Título: Número de exportadores cai
Autor: Dantas, Fernando
Fonte: O Estado de São Paulo, 04/06/2007, Economia, p. B1

Mauro Varejão, dono da marmoria Real Rio, no Rio de Janeiro, viu a parcela de exportações da sua empresa cair de 30%, entre 2004 e 2005, para os 5% atuais. 'Hoje nem adianta dar preços no exterior', diz Varejão, que é diretor da Federação das Indústrias do Estado do Rio de Janeiro (Firjan) e presidente do Fórum de Rochas Ornamentais.

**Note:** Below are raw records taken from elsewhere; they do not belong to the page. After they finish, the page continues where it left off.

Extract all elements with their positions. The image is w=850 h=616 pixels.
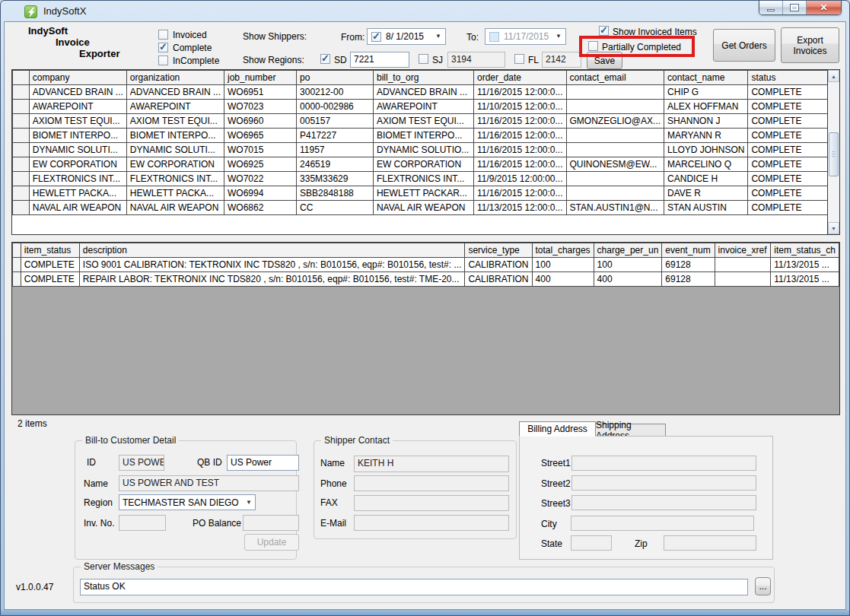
cell[interactable]: WO6862 <box>224 201 297 215</box>
cell[interactable]: 11/10/2015 12:00:0... <box>473 100 566 114</box>
cell[interactable]: COMPLETE <box>21 258 79 272</box>
row-header[interactable] <box>13 258 21 272</box>
cell[interactable]: QUINONESM@EW... <box>566 157 664 172</box>
table-row[interactable]: ADVANCED BRAIN ...ADVANCED BRAIN ...WO69… <box>13 85 839 100</box>
complete-checkbox[interactable]: ✓ <box>158 43 168 52</box>
title-bar[interactable]: IndySoftX ✕ <box>1 1 849 21</box>
cell[interactable]: MARCELINO Q <box>664 157 748 172</box>
cell[interactable]: BIOMET INTERPO... <box>29 129 126 143</box>
cell[interactable]: WO6994 <box>224 186 297 201</box>
column-header-order_date[interactable]: order_date <box>473 71 566 85</box>
show-invoiced-items-checkbox[interactable]: ✓ <box>599 26 609 36</box>
cell[interactable]: AXIOM TEST EQUI... <box>373 114 473 129</box>
partially-completed-checkbox[interactable] <box>588 41 598 51</box>
column-header-description[interactable]: description <box>79 243 465 258</box>
column-header-status[interactable]: status <box>748 71 839 85</box>
row-header[interactable] <box>13 272 21 287</box>
cell[interactable]: NAVAL AIR WEAPON <box>373 201 473 215</box>
incomplete-checkbox[interactable] <box>158 56 168 65</box>
region-fl-checkbox[interactable] <box>514 54 524 64</box>
cell[interactable]: SBB2848188 <box>297 186 374 201</box>
cell[interactable]: COMPLETE <box>748 201 839 215</box>
from-date-checkbox[interactable]: ✓ <box>371 32 381 42</box>
cell[interactable]: DYNAMIC SOLUTI... <box>29 143 126 157</box>
cell[interactable]: AWAREPOINT <box>126 100 224 114</box>
cell[interactable]: COMPLETE <box>21 272 79 287</box>
browse-button[interactable]: ... <box>755 577 771 595</box>
update-button[interactable]: Update <box>244 534 299 551</box>
cell[interactable] <box>566 85 664 100</box>
from-date-dropdown-icon[interactable]: ▼ <box>435 33 441 40</box>
table-row[interactable]: HEWLETT PACKA...HEWLETT PACKA...WO6994SB… <box>13 186 839 201</box>
cell[interactable]: WO6951 <box>224 85 297 100</box>
cell[interactable]: ALEX HOFFMAN <box>664 100 748 114</box>
column-header-item_status_ch[interactable]: item_status_ch <box>771 243 839 258</box>
tab-billing-address[interactable]: Billing Address <box>519 421 596 437</box>
table-row[interactable]: AXIOM TEST EQUI...AXIOM TEST EQUI...WO69… <box>13 114 839 129</box>
cell[interactable]: STAN AUSTIN <box>664 201 748 215</box>
cell[interactable]: 335M33629 <box>297 172 374 186</box>
cell[interactable]: BIOMET INTERPO... <box>126 129 224 143</box>
cell[interactable]: LLOYD JOHNSON <box>664 143 748 157</box>
cell[interactable]: BIOMET INTERPO... <box>373 129 473 143</box>
column-header-total_charges[interactable]: total_charges <box>532 243 594 258</box>
scroll-up-icon[interactable]: ▲ <box>828 70 839 82</box>
cell[interactable]: 11/9/2015 12:00:00... <box>473 172 566 186</box>
cell[interactable]: EW CORPORATION <box>29 157 126 172</box>
cell[interactable]: FLEXTRONICS INT... <box>373 172 473 186</box>
maximize-button[interactable] <box>783 1 807 14</box>
column-header-organization[interactable]: organization <box>126 71 224 85</box>
cell[interactable]: 11/16/2015 12:00:0... <box>473 186 566 201</box>
cell[interactable] <box>715 272 771 287</box>
to-date-checkbox[interactable] <box>489 32 499 42</box>
table-row[interactable]: FLEXTRONICS INT...FLEXTRONICS INT...WO70… <box>13 172 839 186</box>
cell[interactable]: COMPLETE <box>748 143 839 157</box>
cell[interactable]: STAN.AUSTIN1@N... <box>566 201 664 215</box>
cell[interactable] <box>566 186 664 201</box>
cell[interactable]: 11/13/2015 12:00:0... <box>473 201 566 215</box>
cell[interactable]: COMPLETE <box>748 157 839 172</box>
cell[interactable]: ADVANCED BRAIN ... <box>29 85 126 100</box>
row-header[interactable] <box>13 129 30 143</box>
cell[interactable]: 0000-002986 <box>297 100 374 114</box>
region-dropdown-icon[interactable]: ▼ <box>246 500 252 506</box>
cell[interactable]: 11/13/2015 ... <box>771 258 839 272</box>
cell[interactable]: DYNAMIC SOLUTI... <box>126 143 224 157</box>
cell[interactable]: EW CORPORATION <box>373 157 473 172</box>
cell[interactable]: NAVAL AIR WEAPON <box>29 201 126 215</box>
from-date-picker[interactable]: ✓ 8/ 1/2015 ▼ <box>367 28 446 45</box>
export-invoices-button[interactable]: Export Invoices <box>781 27 839 63</box>
cell[interactable]: 11/16/2015 12:00:0... <box>473 85 566 100</box>
table-row[interactable]: COMPLETEISO 9001 CALIBRATION: TEKTRONIX … <box>13 258 839 272</box>
to-date-picker[interactable]: 11/17/2015 ▼ <box>485 28 566 45</box>
cell[interactable]: SHANNON J <box>664 114 748 129</box>
column-header-contact_email[interactable]: contact_email <box>566 71 664 85</box>
server-status-field[interactable]: Status OK <box>80 579 748 595</box>
column-header-job_number[interactable]: job_number <box>224 71 297 85</box>
row-header[interactable] <box>13 85 30 100</box>
cell[interactable]: MARYANN R <box>664 129 748 143</box>
column-header-event_num[interactable]: event_num <box>662 243 715 258</box>
table-row[interactable]: COMPLETEREPAIR LABOR: TEKTRONIX INC TDS8… <box>13 272 839 287</box>
cell[interactable]: CANDICE H <box>664 172 748 186</box>
cell[interactable]: COMPLETE <box>748 85 839 100</box>
cell[interactable]: 11/16/2015 12:00:0... <box>473 114 566 129</box>
cell[interactable]: COMPLETE <box>748 172 839 186</box>
cell[interactable]: ADVANCED BRAIN ... <box>373 85 473 100</box>
cell[interactable]: CHIP G <box>664 85 748 100</box>
cell[interactable]: 11/16/2015 12:00:0... <box>473 157 566 172</box>
cell[interactable]: EW CORPORATION <box>126 157 224 172</box>
cell[interactable]: CC <box>297 201 374 215</box>
row-header[interactable] <box>13 143 30 157</box>
row-header[interactable] <box>13 201 30 215</box>
cell[interactable]: WO6965 <box>224 129 297 143</box>
cell[interactable]: 11/13/2015 ... <box>771 272 839 287</box>
cell[interactable]: CALIBRATION <box>465 258 532 272</box>
cell[interactable]: 005157 <box>297 114 374 129</box>
invoiced-checkbox[interactable] <box>158 30 168 40</box>
column-header-bill_to_org[interactable]: bill_to_org <box>373 71 473 85</box>
minimize-button[interactable] <box>759 1 783 14</box>
cell[interactable] <box>566 143 664 157</box>
table-row[interactable]: EW CORPORATIONEW CORPORATIONWO6925246519… <box>13 157 839 172</box>
scroll-down-icon[interactable]: ▼ <box>828 222 839 234</box>
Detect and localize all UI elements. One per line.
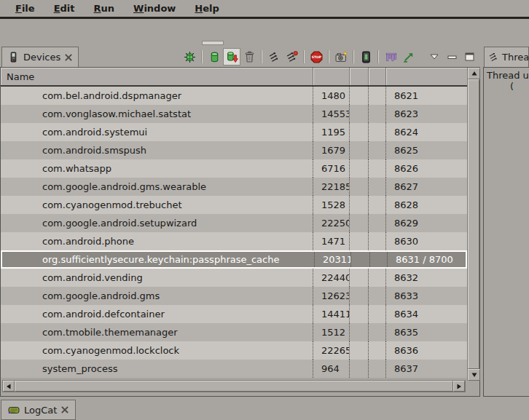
- client-pid: 22265: [313, 341, 350, 360]
- cause-gc-button[interactable]: [240, 48, 258, 66]
- client-port: 8629: [386, 214, 467, 232]
- client-heap-cell: [350, 141, 369, 159]
- client-port: 8635: [386, 323, 467, 341]
- table-row[interactable]: com.google.android.gms 12623 8633: [1, 287, 467, 305]
- column-header-port[interactable]: [386, 68, 467, 85]
- client-pid: 1480: [313, 87, 350, 105]
- menu-window[interactable]: Window: [124, 0, 185, 18]
- main-toolbar-strip: [0, 21, 529, 45]
- table-row[interactable]: com.bel.android.dspmanager 1480 8621: [1, 87, 467, 105]
- client-port: 8625: [386, 141, 467, 159]
- table-row[interactable]: com.vonglasow.michael.satstat 14553 8623: [1, 105, 467, 123]
- client-heap-cell: [350, 232, 369, 250]
- update-heap-button[interactable]: [205, 48, 223, 66]
- client-thread-cell: [369, 159, 386, 178]
- cause-gc-icon: [243, 51, 256, 63]
- client-thread-cell: [369, 214, 386, 232]
- client-name: com.vonglasow.michael.satstat: [1, 105, 313, 123]
- screen-capture-button[interactable]: [332, 48, 350, 66]
- client-thread-cell: [369, 141, 386, 159]
- table-row[interactable]: com.android.defcontainer 14411 8634: [1, 305, 467, 323]
- device-phone-icon: [8, 52, 19, 63]
- client-pid: 14553: [313, 105, 350, 123]
- client-thread-cell: [370, 252, 388, 267]
- scroll-left-button[interactable]: [3, 381, 15, 392]
- minimize-button[interactable]: [443, 48, 461, 66]
- horizontal-scroll-thumb[interactable]: [15, 381, 453, 392]
- client-thread-cell: [369, 196, 386, 214]
- debug-process-button[interactable]: [181, 48, 198, 66]
- table-row[interactable]: com.cyanogenmod.lockclock 22265 8636: [1, 341, 467, 360]
- client-name: system_process: [1, 360, 313, 378]
- client-pid: 20311: [315, 252, 351, 267]
- maximize-button[interactable]: [461, 48, 478, 66]
- menu-file[interactable]: File: [6, 0, 44, 18]
- table-row[interactable]: com.android.phone 1471 8630: [1, 232, 467, 250]
- horizontal-scrollbar[interactable]: [2, 380, 466, 392]
- column-header-name[interactable]: Name: [1, 68, 313, 85]
- dump-view-hierarchy-button[interactable]: [357, 48, 375, 66]
- client-heap-cell: [350, 159, 369, 178]
- toolbar-separator: [377, 50, 379, 63]
- capture-systrace-icon: [385, 51, 397, 63]
- client-port: 8621: [386, 87, 467, 105]
- tab-threads-label: Threa: [502, 52, 529, 63]
- vertical-scrollbar[interactable]: [467, 68, 479, 381]
- tab-devices[interactable]: Devices: [1, 47, 79, 67]
- table-row[interactable]: com.android.systemui 1195 8624: [1, 123, 467, 141]
- dump-hprof-button[interactable]: [223, 48, 240, 66]
- menu-edit[interactable]: Edit: [44, 0, 85, 18]
- menu-help[interactable]: Help: [185, 0, 228, 18]
- table-row[interactable]: org.sufficientlysecure.keychain:passphra…: [1, 250, 467, 269]
- client-port: 8627: [386, 178, 467, 196]
- client-port: 8636: [386, 341, 467, 360]
- vertical-scroll-thumb[interactable]: [468, 79, 479, 369]
- client-name: com.android.defcontainer: [1, 305, 313, 323]
- tab-logcat-label: LogCat: [24, 405, 57, 416]
- column-header-heap[interactable]: [350, 68, 369, 85]
- view-menu-button[interactable]: [426, 48, 443, 66]
- minimize-icon: [447, 53, 457, 61]
- stop-process-button[interactable]: STOP: [307, 48, 325, 66]
- toolbar-separator: [328, 50, 329, 63]
- table-row[interactable]: com.whatsapp 6716 8626: [1, 159, 467, 178]
- table-row[interactable]: system_process 964 8637: [1, 360, 467, 378]
- client-thread-cell: [369, 232, 386, 250]
- table-row[interactable]: com.android.smspush 1679 8625: [1, 141, 467, 159]
- column-header-threads[interactable]: [369, 68, 386, 85]
- table-row[interactable]: com.google.android.gms.wearable 22185 86…: [1, 178, 467, 196]
- update-threads-button[interactable]: [265, 48, 283, 66]
- scroll-right-button[interactable]: [453, 381, 465, 392]
- client-name: com.google.android.gms: [1, 287, 313, 305]
- start-opengl-trace-button[interactable]: [399, 48, 417, 66]
- scroll-down-button[interactable]: [468, 369, 480, 381]
- column-header-pid[interactable]: [313, 68, 350, 85]
- dump-view-hierarchy-icon: [360, 51, 372, 63]
- client-thread-cell: [369, 105, 386, 123]
- client-port: 8626: [386, 159, 467, 178]
- client-heap-cell: [350, 341, 369, 360]
- client-name: com.android.phone: [1, 232, 313, 250]
- table-row[interactable]: com.google.android.setupwizard 22250 862…: [1, 214, 467, 232]
- table-row[interactable]: com.android.vending 22440 8632: [1, 269, 467, 287]
- scroll-up-button[interactable]: [468, 68, 480, 79]
- client-heap-cell: [350, 214, 369, 232]
- start-method-profiling-button[interactable]: [283, 48, 300, 66]
- tab-threads[interactable]: Threa: [484, 47, 529, 67]
- devices-tabbar: Devices: [0, 45, 482, 67]
- menu-run[interactable]: Run: [85, 0, 125, 18]
- client-pid: 1471: [313, 232, 350, 250]
- client-port: 8633: [386, 287, 467, 305]
- table-row[interactable]: com.cyanogenmod.trebuchet 1528 8628: [1, 196, 467, 214]
- stop-icon-label: STOP: [311, 55, 321, 59]
- close-icon[interactable]: [65, 54, 72, 61]
- stop-process-icon: STOP: [310, 51, 323, 63]
- toolbar-separator: [201, 50, 203, 63]
- client-port: 8628: [386, 196, 467, 214]
- close-icon[interactable]: [61, 406, 68, 413]
- table-row[interactable]: com.tmobile.thememanager 1512 8635: [1, 323, 467, 341]
- threads-message: Thread up (: [483, 67, 529, 397]
- tab-logcat[interactable]: LogCat: [1, 400, 76, 420]
- start-method-profiling-icon: [286, 51, 298, 63]
- capture-systrace-button[interactable]: [382, 48, 399, 66]
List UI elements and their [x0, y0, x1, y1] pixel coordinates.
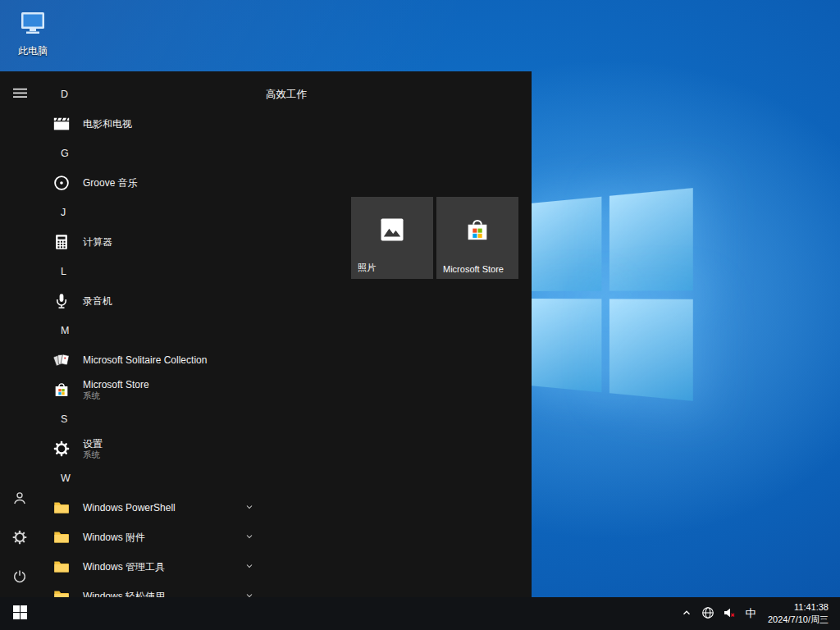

O setor de mármore e granito é outro que teve um avanço exportador espetacular nos últimos anos, saindo de US$ 210 milhões de vendas externas em 1998 para US$ 1,05 bilhão em 2006, apesar da valorização cambial. O segmento também evoluiu em termos de valor agregado. Em 1998, as exportações de rochas processadas foram de 44% do total. Em 2006, o produto processado já correspondia a 80%. Em volumes físicos, a exportação total passou de 920 mil toneladas em 1998 para 2,6 milhões em 2006.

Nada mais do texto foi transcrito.